I keep forgetting to post this. So, for one, I loved America Anonymous: Eight Addicts in Search of a Life - click there to go to Amazon and read my review. It has all these insights into various types of addiction, from alcohol to crack to sex to food to shoplifting, and he just has a great journalistic eye and gets deep into his subjects' lives in a way that made this a real pageturner and also surveyed much of modern teaching on addiction.
Also, I interviewed Benoit Denizet-Lewis for the Huffington Post.
And he wrote about his sex addiction (which is really only touched on in the book) in the Modern Love column in The New York Times.

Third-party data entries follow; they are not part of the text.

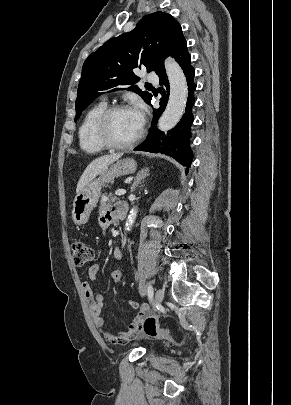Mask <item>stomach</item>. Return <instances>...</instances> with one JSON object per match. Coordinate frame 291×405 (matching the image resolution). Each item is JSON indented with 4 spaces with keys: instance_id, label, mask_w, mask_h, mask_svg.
<instances>
[{
    "instance_id": "0dacf381",
    "label": "stomach",
    "mask_w": 291,
    "mask_h": 405,
    "mask_svg": "<svg viewBox=\"0 0 291 405\" xmlns=\"http://www.w3.org/2000/svg\"><path fill=\"white\" fill-rule=\"evenodd\" d=\"M137 169L133 159L126 158L103 170L99 177L91 180L83 190L76 195L73 202L72 219L77 225L87 223L91 211L96 207L101 195L102 187L115 178L134 173Z\"/></svg>"
}]
</instances>
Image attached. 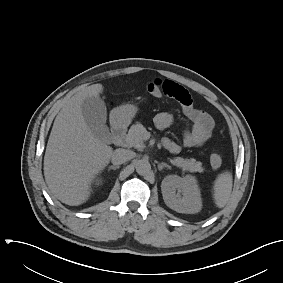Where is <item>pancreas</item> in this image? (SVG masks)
Here are the masks:
<instances>
[{
  "label": "pancreas",
  "instance_id": "cf45deb5",
  "mask_svg": "<svg viewBox=\"0 0 283 283\" xmlns=\"http://www.w3.org/2000/svg\"><path fill=\"white\" fill-rule=\"evenodd\" d=\"M145 132L146 128L141 123L132 125L129 129L128 134L125 137L124 146L129 148L134 147L138 150H143L145 148ZM170 162L173 165L182 167L184 170H188L190 172H203L204 170L202 167V163L200 161H196L194 158L184 159L181 157H176L174 159H170Z\"/></svg>",
  "mask_w": 283,
  "mask_h": 283
}]
</instances>
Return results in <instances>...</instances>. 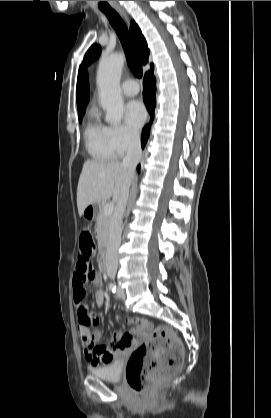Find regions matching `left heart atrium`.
<instances>
[{"label":"left heart atrium","instance_id":"left-heart-atrium-1","mask_svg":"<svg viewBox=\"0 0 271 418\" xmlns=\"http://www.w3.org/2000/svg\"><path fill=\"white\" fill-rule=\"evenodd\" d=\"M125 119L132 129H140L146 120V110L143 104L138 100L130 101L125 108Z\"/></svg>","mask_w":271,"mask_h":418}]
</instances>
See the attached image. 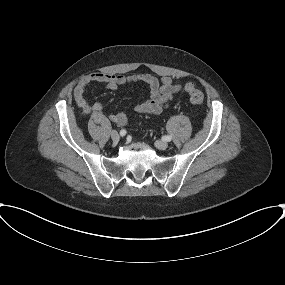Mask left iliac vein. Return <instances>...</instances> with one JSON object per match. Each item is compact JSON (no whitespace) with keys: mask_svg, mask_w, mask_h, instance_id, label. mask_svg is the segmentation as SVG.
<instances>
[{"mask_svg":"<svg viewBox=\"0 0 285 285\" xmlns=\"http://www.w3.org/2000/svg\"><path fill=\"white\" fill-rule=\"evenodd\" d=\"M155 146L160 150H165L168 147V143L166 141L159 140L155 142Z\"/></svg>","mask_w":285,"mask_h":285,"instance_id":"left-iliac-vein-1","label":"left iliac vein"}]
</instances>
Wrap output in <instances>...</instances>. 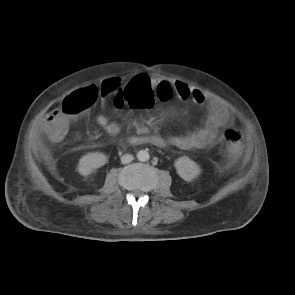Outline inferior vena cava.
I'll list each match as a JSON object with an SVG mask.
<instances>
[{
  "instance_id": "1",
  "label": "inferior vena cava",
  "mask_w": 295,
  "mask_h": 295,
  "mask_svg": "<svg viewBox=\"0 0 295 295\" xmlns=\"http://www.w3.org/2000/svg\"><path fill=\"white\" fill-rule=\"evenodd\" d=\"M134 159L133 155L131 154H125L121 157V162L123 164H128Z\"/></svg>"
}]
</instances>
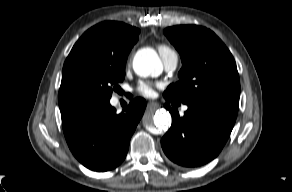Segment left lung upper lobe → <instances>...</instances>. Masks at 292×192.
<instances>
[{
  "label": "left lung upper lobe",
  "instance_id": "5c2ea615",
  "mask_svg": "<svg viewBox=\"0 0 292 192\" xmlns=\"http://www.w3.org/2000/svg\"><path fill=\"white\" fill-rule=\"evenodd\" d=\"M164 34L181 56L179 81L164 97L184 104H227L238 107L240 81L235 60L209 29L196 25L169 27Z\"/></svg>",
  "mask_w": 292,
  "mask_h": 192
}]
</instances>
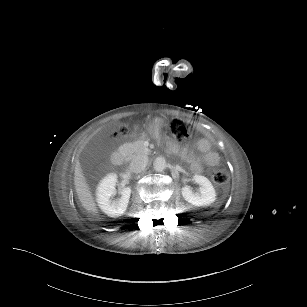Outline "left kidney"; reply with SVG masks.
Returning <instances> with one entry per match:
<instances>
[{
  "mask_svg": "<svg viewBox=\"0 0 307 307\" xmlns=\"http://www.w3.org/2000/svg\"><path fill=\"white\" fill-rule=\"evenodd\" d=\"M193 180L200 186L198 192H193L189 186L181 189L183 198L194 206H209L216 200L215 189L208 178L194 175Z\"/></svg>",
  "mask_w": 307,
  "mask_h": 307,
  "instance_id": "obj_1",
  "label": "left kidney"
}]
</instances>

Do check out his America Anonymous blog.
I've heard of all sorts of ideas I've never considered before, like talk of a Million Addict March and, last night at his book party, sober high schools. The party was held at a sober living facility in Wiliamsburg, ironically less than a block from the bar formerly known as Kokee's, which, if you missed it, back in the day you could get coke there (I've never done coke, but I used to go there with friends). Now it's some other bar.
And Kristen Johnston was there, and basically said that her mom was horrified that she came out as sober in People magazine. Someone asked if her parents knew, and she said, of course, but her mom didn't want other people to know. So that's part of the point of America Anonymous too, I think, to challenge the idea that anonymity is best in terms of a political movement around funding for treatment.